In addition therefore to all their other acts of kindness I have to thank the ladies for saving my reputation which might have stood but an indifferent chance, if they had not made their 'cups of kindness' tea-cups.

Councillor Greeves rose and said -

The preceding speakers had alluded to the learned guest at the table as a divine and friend of the people in the cause of education, and had accordingly presented him with appropriate tokens of esteem - one, the volume on whose precepts all education should be based; the other with the elegant and ladylike present a robe suited to his office; but although an opponent of the Doctor's on many political grounds, at the first election, he felt bound to offer him their tribute of thanks for his exertions in the cause of Port Phillip - especially of Separatlon. We had indeed to thank him for a general indefatigable attention to his duty as a Representative, but especially for his exertions for Separation, the Franchise, Education, and a cheap system of Postage.

The honorable and learned representative would go back to Sydney able to tell his colleagues in the Council, that Port Phillip was determined to have separation; that the people are united as one man to use all lawful means of procuring separation; and of getting it if not from one party from the other. And if after all their exertions they were unable to obtain it from the Colonial Government, that they were prepared to go before the Imperial Legislature and procure that from them in spite of the tyrannical majority at Sydney. He trusted that with his colleagues for this district, Dr. Lang would continue to exert the energies of his powerful and capacious mind in the cause of separation, and moved thus the thanks of the meeting be given to Dr. Lang for his exertions in the cause of Port Phillip, especially with respect to separation; and trusting he would persevere in that just cause.

Mr. Langlands seconded the motion with a few exceedingly appropriate observations, and concluded by presenting the Rev. Dr. Lang with a purse of forty-five sovereigns which had been collected after twelve o'clock on the previous day.

Councillor John Pascoe Fawkner followed Mr. Langlands bearing high and honorable testimony to Dr. Lang's career as a legislator, and expressing a hope that the comparative smallness of the purse presented would be attributed rather to the very hurried manner in which it was got up, than to any absence of an united wish in the whole community to bear testimony to Dr. Lang's invaluable services to the District.

Dr. Lang then spoke as follows: -

Mr. Mayor, ladies and gentlemen, if I were saying that the vote that has just been so cordially passed, and the very substantial proof of your sincerity with which it has been accompanied, was only another and improved edition of the previous demonstration - the pulpit gown and Bible - some of you would be sure to say, what an uncourteous man that is to be making invidious comparisons between the ladies and the gentlemen; while others would be saying, what a worldly minded minister that is to be looking more at the gentlemen's purse than at the ladies' pulpit gown and Bible!
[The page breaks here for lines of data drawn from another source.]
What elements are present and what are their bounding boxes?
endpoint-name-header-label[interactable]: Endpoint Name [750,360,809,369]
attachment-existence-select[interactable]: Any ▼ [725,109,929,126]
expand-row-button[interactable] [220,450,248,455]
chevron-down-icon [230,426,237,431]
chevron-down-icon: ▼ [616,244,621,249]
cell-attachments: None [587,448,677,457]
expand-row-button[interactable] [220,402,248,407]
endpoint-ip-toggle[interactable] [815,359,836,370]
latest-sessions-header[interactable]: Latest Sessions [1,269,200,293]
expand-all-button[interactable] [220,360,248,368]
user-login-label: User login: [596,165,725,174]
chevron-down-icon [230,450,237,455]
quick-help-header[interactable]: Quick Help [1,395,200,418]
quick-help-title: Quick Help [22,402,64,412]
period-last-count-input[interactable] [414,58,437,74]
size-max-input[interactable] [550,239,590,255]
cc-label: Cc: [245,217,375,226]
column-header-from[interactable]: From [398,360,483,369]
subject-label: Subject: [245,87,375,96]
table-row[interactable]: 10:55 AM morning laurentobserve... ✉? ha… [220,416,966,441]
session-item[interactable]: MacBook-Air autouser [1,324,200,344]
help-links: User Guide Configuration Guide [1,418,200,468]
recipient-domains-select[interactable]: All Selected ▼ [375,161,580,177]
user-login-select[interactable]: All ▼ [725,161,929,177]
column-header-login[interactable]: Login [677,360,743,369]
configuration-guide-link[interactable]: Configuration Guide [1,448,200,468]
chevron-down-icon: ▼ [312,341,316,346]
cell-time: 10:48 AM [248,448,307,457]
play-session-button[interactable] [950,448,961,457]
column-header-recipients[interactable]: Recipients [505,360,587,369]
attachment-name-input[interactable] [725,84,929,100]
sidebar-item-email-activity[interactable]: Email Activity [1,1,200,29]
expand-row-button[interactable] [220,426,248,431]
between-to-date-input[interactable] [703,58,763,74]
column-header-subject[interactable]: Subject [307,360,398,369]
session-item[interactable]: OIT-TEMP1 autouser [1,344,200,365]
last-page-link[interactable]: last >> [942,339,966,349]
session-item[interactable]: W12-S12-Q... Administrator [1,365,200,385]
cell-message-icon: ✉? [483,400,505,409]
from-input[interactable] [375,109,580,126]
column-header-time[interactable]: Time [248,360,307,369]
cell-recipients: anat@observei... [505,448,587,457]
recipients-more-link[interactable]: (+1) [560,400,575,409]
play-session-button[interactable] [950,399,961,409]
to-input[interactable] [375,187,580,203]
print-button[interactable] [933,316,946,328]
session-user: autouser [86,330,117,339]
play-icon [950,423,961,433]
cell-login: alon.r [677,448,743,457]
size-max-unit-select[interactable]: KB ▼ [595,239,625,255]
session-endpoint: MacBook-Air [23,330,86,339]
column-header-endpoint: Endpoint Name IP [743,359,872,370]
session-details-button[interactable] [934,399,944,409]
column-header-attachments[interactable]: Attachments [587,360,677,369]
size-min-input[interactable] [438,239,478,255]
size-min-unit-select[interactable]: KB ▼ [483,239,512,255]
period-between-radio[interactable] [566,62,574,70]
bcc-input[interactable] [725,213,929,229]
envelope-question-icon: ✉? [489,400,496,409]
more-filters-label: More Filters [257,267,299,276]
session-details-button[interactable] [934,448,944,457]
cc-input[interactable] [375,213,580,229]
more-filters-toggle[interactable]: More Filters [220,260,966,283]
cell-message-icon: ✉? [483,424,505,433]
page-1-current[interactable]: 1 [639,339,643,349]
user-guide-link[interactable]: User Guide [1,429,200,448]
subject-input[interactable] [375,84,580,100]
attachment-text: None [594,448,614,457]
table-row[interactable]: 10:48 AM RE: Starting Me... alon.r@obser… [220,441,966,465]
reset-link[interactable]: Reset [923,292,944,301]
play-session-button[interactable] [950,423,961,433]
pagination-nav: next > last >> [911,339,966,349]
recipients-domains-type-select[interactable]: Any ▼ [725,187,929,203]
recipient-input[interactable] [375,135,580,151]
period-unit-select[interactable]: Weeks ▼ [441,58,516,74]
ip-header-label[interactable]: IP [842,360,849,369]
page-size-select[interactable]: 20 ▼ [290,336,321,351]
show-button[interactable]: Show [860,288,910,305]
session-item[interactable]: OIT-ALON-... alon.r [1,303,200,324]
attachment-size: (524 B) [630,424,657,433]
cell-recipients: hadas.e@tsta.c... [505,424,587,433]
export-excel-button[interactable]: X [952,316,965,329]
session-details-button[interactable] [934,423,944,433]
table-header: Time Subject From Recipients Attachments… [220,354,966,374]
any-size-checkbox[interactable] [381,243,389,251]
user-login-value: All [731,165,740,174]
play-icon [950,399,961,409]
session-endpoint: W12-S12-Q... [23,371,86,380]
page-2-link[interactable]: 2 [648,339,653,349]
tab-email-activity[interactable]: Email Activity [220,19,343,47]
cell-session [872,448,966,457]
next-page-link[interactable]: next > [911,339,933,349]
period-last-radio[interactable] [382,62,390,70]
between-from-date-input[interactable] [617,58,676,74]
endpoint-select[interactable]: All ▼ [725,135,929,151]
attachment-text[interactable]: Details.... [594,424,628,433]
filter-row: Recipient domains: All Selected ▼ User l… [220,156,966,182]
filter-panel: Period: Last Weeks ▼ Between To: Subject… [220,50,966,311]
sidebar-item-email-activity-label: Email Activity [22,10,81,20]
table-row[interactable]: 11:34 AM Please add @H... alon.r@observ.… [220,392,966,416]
And yet you have put me in so very awkward a predicament by this most unexpected proof of your regard that I really do not know how to get out of it without laying myself open to some such imputation as these. You have so surprised and astonished me, that I really don't know how to tell you what I think and what l feel, permit me then to relieve myself from so awkward a dilemma by giving you some account of the manner in which I have endeavoured to discharge the trust which the inhabitants of this district have done me the honour for the present to repose in my hands.
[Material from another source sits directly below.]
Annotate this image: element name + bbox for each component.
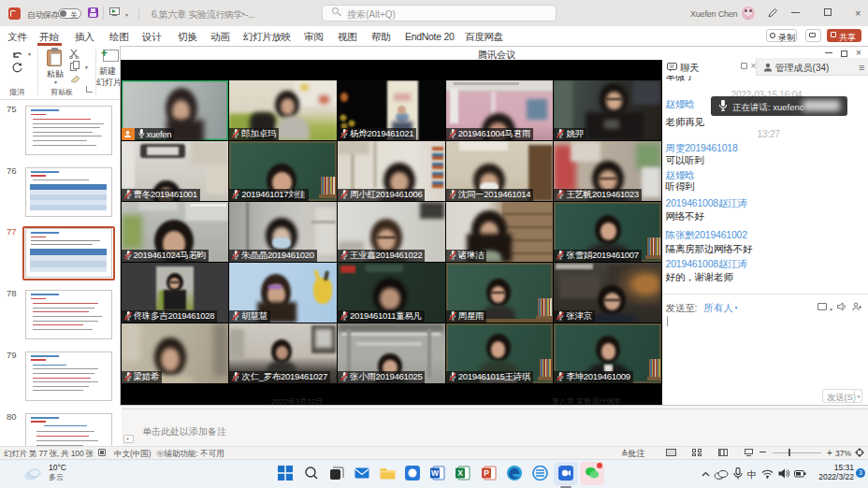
svg-text:W: W — [431, 468, 440, 478]
svg-text:P: P — [484, 468, 489, 478]
svg-text:X: X — [457, 468, 463, 478]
You are all doubtless aware that the case of a clerical representative of the people was unheard of in the history of British colonization till it was realized in my own particular instance. It had occurred twice in the history of the United States of America in the case of two very eminent men in their respective periods - The Rev. Dr. John Witherspoon, President of New Jersey College and the Rev. Dr. Timothy Dwight, President of Yale College - but it had never occurred, as far as I know in any of our colonies. It is no wonder therefore, that the principle should have been strongly objected to, as well as the individual in whose favour it was to be established, when certain of the electors of this district thought proper to nominate me to that high office.
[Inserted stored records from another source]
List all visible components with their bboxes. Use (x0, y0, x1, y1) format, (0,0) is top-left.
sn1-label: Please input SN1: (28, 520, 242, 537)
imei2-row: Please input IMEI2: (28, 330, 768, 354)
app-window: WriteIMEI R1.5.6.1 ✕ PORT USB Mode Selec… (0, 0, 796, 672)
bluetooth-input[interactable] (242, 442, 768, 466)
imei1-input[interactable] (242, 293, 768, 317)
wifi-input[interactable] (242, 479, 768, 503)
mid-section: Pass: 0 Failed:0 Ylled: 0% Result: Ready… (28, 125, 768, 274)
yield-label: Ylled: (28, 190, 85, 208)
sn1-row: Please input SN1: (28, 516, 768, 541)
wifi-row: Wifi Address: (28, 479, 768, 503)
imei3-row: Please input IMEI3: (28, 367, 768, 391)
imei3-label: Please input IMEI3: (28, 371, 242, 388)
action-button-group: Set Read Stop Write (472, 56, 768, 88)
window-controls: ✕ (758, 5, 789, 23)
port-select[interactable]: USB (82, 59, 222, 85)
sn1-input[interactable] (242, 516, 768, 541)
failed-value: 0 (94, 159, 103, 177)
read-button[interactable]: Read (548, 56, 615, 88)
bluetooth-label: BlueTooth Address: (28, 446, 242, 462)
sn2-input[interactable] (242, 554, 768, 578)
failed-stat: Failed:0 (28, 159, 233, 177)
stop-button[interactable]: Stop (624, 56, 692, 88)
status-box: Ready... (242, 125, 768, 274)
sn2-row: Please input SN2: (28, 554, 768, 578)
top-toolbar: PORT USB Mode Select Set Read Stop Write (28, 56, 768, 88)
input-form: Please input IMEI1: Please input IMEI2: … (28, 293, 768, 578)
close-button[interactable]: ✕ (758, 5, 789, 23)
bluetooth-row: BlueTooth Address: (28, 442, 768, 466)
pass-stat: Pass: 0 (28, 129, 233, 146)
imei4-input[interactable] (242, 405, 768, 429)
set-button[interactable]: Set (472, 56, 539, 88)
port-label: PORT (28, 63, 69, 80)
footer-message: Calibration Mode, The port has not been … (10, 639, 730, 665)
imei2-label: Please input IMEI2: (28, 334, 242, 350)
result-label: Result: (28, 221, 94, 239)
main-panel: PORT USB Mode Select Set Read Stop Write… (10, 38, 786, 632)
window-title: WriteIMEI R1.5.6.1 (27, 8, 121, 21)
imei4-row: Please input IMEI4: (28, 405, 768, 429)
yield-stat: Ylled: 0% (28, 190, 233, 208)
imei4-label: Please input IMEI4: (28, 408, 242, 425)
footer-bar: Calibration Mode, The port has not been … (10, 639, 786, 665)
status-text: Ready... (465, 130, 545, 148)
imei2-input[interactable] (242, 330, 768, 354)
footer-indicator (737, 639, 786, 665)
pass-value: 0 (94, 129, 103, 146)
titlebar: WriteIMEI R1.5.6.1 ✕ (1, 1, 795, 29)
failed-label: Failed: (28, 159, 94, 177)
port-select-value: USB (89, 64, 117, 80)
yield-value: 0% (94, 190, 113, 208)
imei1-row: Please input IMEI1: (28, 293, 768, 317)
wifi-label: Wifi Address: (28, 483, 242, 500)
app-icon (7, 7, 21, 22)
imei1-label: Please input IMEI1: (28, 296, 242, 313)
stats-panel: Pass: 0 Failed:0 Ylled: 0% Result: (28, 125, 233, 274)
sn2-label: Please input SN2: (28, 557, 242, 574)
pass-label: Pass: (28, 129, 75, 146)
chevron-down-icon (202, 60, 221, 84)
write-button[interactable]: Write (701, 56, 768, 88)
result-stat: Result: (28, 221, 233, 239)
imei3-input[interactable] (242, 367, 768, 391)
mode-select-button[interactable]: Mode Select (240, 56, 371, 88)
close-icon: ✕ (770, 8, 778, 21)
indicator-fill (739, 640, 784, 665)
Leaving the principle out of view for a moment, permit me to remind you of some of the prophecies that were put forth in various quarters at the period I refer to in regard to myself individually. It was alleged therefore that my getting into the Council would be one of the greatest calamities that had ever befallen the colony - that I would make it the arena of my own personal quarrels - that I would transform it into a perfect bear-garden - that, like another Ishmael, my hand would be against every man, and every man's hand against me.

I need not ask this assembly alter the vote that has just been passed, whether all or any of these prophecies have been fulfilled, but I must state for your information that although certain of my honourable colleagues did regard me with some suspicion and distrust in the first instance as it was natural they should in such circumstances, these feelings very speedily gave way, to be succeeded by a feeling of perfect cordiality and harmony which has continued uninterrupted to the present hour. Indeed I may safely say for the Port Phillip members generally, both those who are still in that capacity and those who were so for a season that have of their own accord since left the field, that they have honestly and sincerely endeavoured to do the best they could for their constituents in every possible way, without jealousy of each other, without suspicion, without distrust. The only subject of regret they have had is that they have not always understood your interests so well as I trust you will do when you have a Legislative Council in Melbourne, and that notwitstanding all their efforts they have been able to do you so little service.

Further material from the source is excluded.